» **Task objective**: When you reach the line that contains "La législation concernant" in the data below, start reproducing lines exactly, and stop after the line that contains "Morgenmad er inkluderet".

» **Page-level text extractions**:
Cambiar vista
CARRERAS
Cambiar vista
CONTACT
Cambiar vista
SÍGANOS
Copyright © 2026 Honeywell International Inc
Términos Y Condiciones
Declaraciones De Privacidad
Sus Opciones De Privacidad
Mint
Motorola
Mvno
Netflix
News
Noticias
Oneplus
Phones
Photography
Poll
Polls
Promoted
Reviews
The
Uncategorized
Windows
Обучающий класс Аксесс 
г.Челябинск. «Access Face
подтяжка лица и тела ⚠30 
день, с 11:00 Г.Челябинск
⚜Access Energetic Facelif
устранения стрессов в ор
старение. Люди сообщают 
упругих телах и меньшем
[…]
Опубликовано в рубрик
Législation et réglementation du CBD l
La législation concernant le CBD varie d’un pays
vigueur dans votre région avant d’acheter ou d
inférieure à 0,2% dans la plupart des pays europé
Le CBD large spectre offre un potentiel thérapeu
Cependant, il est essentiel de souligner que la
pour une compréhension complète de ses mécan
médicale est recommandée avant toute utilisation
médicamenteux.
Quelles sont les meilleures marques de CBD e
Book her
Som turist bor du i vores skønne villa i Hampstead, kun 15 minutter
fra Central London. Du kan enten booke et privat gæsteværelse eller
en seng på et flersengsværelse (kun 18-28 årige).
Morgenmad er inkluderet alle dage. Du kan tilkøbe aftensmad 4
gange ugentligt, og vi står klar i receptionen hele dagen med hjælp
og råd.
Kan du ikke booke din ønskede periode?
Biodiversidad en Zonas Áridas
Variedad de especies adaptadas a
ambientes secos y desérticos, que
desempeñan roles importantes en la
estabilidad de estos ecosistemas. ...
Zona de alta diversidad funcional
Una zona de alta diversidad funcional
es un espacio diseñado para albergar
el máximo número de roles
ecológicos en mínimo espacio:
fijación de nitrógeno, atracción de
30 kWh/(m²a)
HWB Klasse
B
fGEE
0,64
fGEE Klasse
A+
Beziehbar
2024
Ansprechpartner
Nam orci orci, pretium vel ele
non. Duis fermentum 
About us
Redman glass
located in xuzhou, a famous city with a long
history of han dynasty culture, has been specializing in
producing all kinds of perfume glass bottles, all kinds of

» **Completed exercise**:
La législation concernant le CBD varie d’un pays
vigueur dans votre région avant d’acheter ou d
inférieure à 0,2% dans la plupart des pays europé
Le CBD large spectre offre un potentiel thérapeu
Cependant, il est essentiel de souligner que la
pour une compréhension complète de ses mécan
médicale est recommandée avant toute utilisation
médicamenteux.
Quelles sont les meilleures marques de CBD e
Book her
Som turist bor du i vores skønne villa i Hampstead, kun 15 minutter
fra Central London. Du kan enten booke et privat gæsteværelse eller
en seng på et flersengsværelse (kun 18-28 årige).
Morgenmad er inkluderet alle dage. Du kan tilkøbe aftensmad 4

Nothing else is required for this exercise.